» Problem: Give the lines below again exactly, starting with the line that holds "really there. The" and going on through the line that holds "Why these? Unanswerable".

*** Opening Task data ***

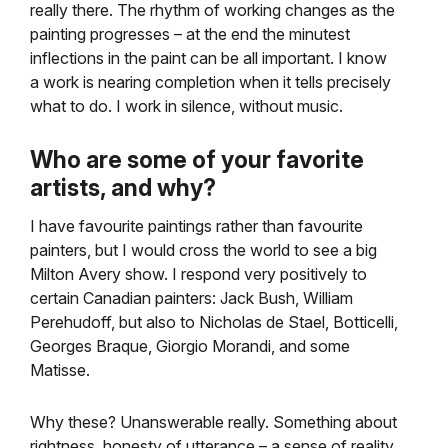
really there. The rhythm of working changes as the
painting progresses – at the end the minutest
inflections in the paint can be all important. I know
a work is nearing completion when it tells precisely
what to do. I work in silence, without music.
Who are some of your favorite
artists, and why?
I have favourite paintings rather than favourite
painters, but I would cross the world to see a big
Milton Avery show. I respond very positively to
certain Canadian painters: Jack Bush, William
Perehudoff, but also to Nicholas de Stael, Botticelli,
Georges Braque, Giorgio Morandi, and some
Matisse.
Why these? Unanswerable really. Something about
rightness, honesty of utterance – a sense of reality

*** Closing Task data ***
*** Opening Task data ***

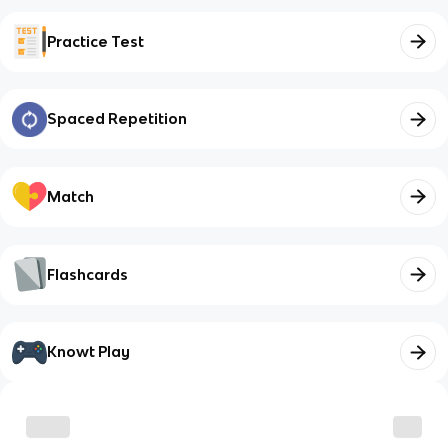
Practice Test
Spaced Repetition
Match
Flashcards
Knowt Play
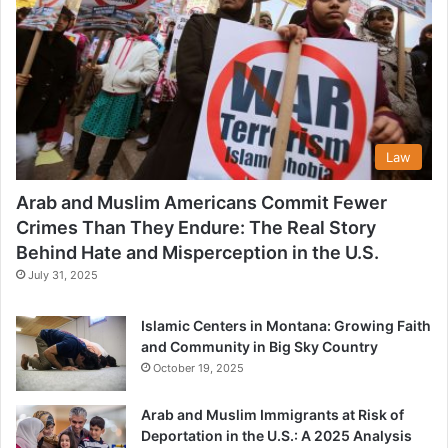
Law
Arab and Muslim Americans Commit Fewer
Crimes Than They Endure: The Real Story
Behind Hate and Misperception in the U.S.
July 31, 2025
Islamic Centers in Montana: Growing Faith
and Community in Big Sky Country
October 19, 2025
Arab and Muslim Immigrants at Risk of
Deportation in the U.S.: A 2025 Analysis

*** Closing Task data ***

» Task solution:
really there. The rhythm of working changes as the
painting progresses – at the end the minutest
inflections in the paint can be all important. I know
a work is nearing completion when it tells precisely
what to do. I work in silence, without music.
Who are some of your favorite
artists, and why?
I have favourite paintings rather than favourite
painters, but I would cross the world to see a big
Milton Avery show. I respond very positively to
certain Canadian painters: Jack Bush, William
Perehudoff, but also to Nicholas de Stael, Botticelli,
Georges Braque, Giorgio Morandi, and some
Matisse.
Why these? Unanswerable really. Something about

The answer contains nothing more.